Down with the Krew — my favourite kubectl plugins

Photo by Quino Al on Unsplash

In this post, I’ll briefly introduce krew, a plugin manager for kubectl, and then run through some of the plugins I’ve discovered with it that I’ve found particularly useful.

Yes! Made it through the intro without a clickbait title … “top 10 krew plugins to help you devop harder”

If you’d like to see some of the commands and their output in more detail — as well as a little bit more of me attempting to be funny … 😏 — then check out my more detailed post on this here.

Introducing krew

The official krew logo. It always important to have a good logo

Krew has actually been around since the end of 2018 — mostly likely around the time that kubectl plugins became a thing (v1.12). Krew’s job is to make installing these plugins easier, and was created by the same awesome person responsible for the indispensable kubectx/kubens.

Installation is a breeze, and the basic usage is intuitive:

  • kubectl krew list — list your plugins installed through krew. If you only use krew to do this, this should be the same as kubectl plugin list.
  • kubectl krew search — find plugins. Without <string>, all are listed.
  • kubectl krew info <plugin>— more info about what a plugin does. I always check this to make sure a plugin isn’t going to do something dubious — it invariably contains a link to the source code. And let’s be honest, you’re basically running someone else’s bash on your PC with these plugins.
  • kubectl krew install <plugin> — installs it. It can then be used through kubectl <plugin>.
  • kubectl krew upgrade — upgrade your plugins.
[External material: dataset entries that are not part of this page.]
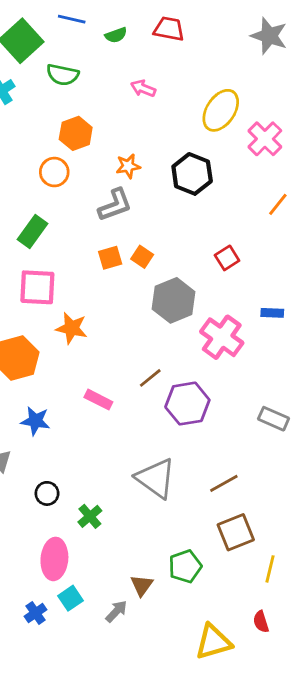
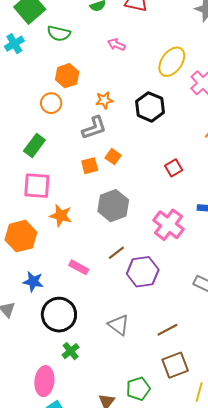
orange square: (142, 257) -> (113, 157), moved
gray hexagon: (174, 300) -> (113, 206), moved
gray triangle: (156, 478) -> (119, 325), size x0.7
black circle: (47, 493) -> (59, 315), moved, size x2.0

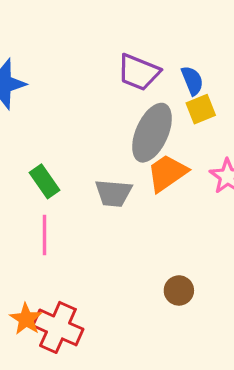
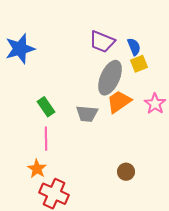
orange star: (26, 319) -> (37, 169), moved

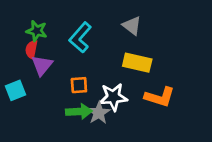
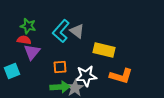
gray triangle: (132, 26) -> (77, 31), moved
red semicircle: (31, 49) -> (24, 40), turned 88

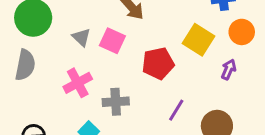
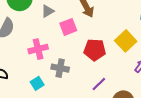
gray triangle: (81, 37) -> (48, 11), moved, turned 32
pink square: (112, 41) -> (68, 27), turned 30

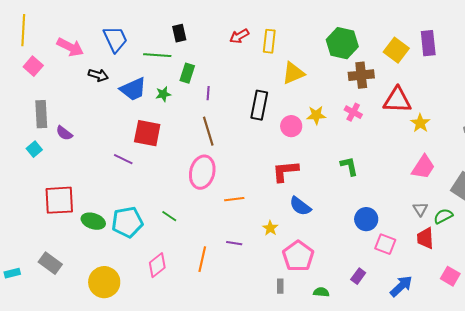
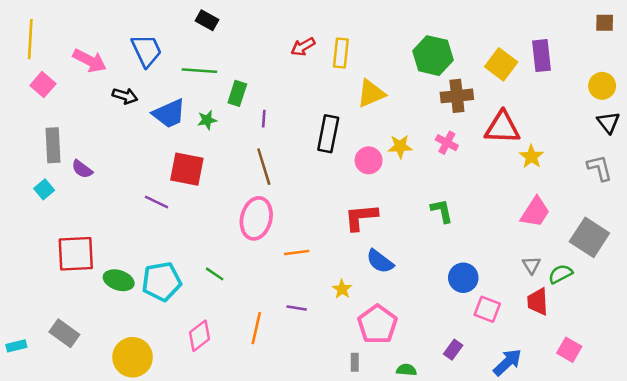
black rectangle: (179, 33) -> (207, 20), moved, turned -48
At time of writing, there are now ~70 plugins available through it. I feel like when I first started looking at krew in mid-2019, there were only a couple of dozen, so usage is clearly accelerating! 👍

I’ve grouped a few useful plugins I’ve found into five areas:

  1. Viewing resources
  2. Resource usage
  3. Housekeeping
  4. Security
  5. Debugging

As mentioned earlier, if you want to see these in action with a bit more detail check out my more detailed blog post on the subject.

Viewing resources

First up in this section we have kubectl tail (usually kail). This is a handy plugin for tailing logs — it’s just nice and simple. There are a number of alternatives out there (I know some folks like Stern, which I’ve never got round to trying). The main feature I like is being able to target a deployment/service/ingress (e.g. kubectl tail --ing=mosstech) and be able to watch all the logs from the pods behind it, without necessarily needing to know how the resource has been labelled.

kubectl get-all does exactly what it says on the tin. They are not kidding — this really gets everything. I’ve found this to be increasingly useful with our uptake of CustomResourceDefinition — i.e. where it’s trickier to remember every type of object in a namespace.

Almost the opposite is kubectl neat which neatens up verbose output. If you find your mind glazing over the system-injected annotations and such when get you get a pod’s details, this one might be for you — it strips the gumpf from kubectl get — for example:

Lastly for this section are a couple of plugins that help visualise the relationship between a resource and other things in the cluster. kubectl pod-dive is good if you want to know what surrounds a particular pod, e.g.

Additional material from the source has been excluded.